According to Morrell, et al., (2009), despite the focus on girls, there has not been a crisis of masculinity and we cannot talk of a boy turn within the African context. Boys are still treated well and doing well in school. In terms of resources and facilities boys still get preference. On the other hand girls battle to convert improved academic performance into labor market benefits, where women continue to earn less than men in comparative situations. However Morrell, et al., (2009) argue that despite the apparent favorable position of boys there, is a serious need to attend to the issue of boys in developing contexts because of the following reasons:

• High levels of unemployment and crime levels

• Number of boys also dropping out of the school system is high • Violence, vandalism and gangsterism.

• Drug addiction.

I would also add that there should be a focus on gender rather than boys because this would permit us to simultaneously examine boys and girls in relational terms. The problems that affect boys also impact on the girls and more so in negative ways. A methodological concern that Hightower (2003) pointed out is ….how might we research

and write about boys and girls within the same article or book? (p. 490). A solution

resides in adopting a relational approach to the study of gender, an approach which has been absent in much gender and education work in Africa, particularly in rural Zimbabwe.

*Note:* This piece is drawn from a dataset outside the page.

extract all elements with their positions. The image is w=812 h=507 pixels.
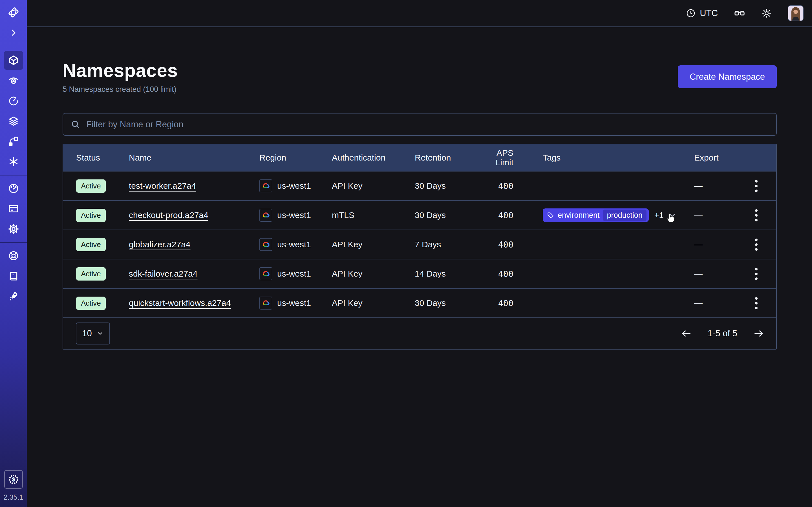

As an ongoing issue with the above concerns, Morrell, et al (2009, p. 705), also reports that,

….there has not been a clear understanding of the connection between schooling and the world of work…the consequent poor prospect of employment juxtaposed with the enduring expectations that men should be

providers.

Morrell’s assertion points to the need for research on gender and schooling to expand beyond school measures of students test scores, drops out due to pregnancy and disciplinary problems, but to examine the way these micro-level-events are connected with other social and structural dynamics outside the school.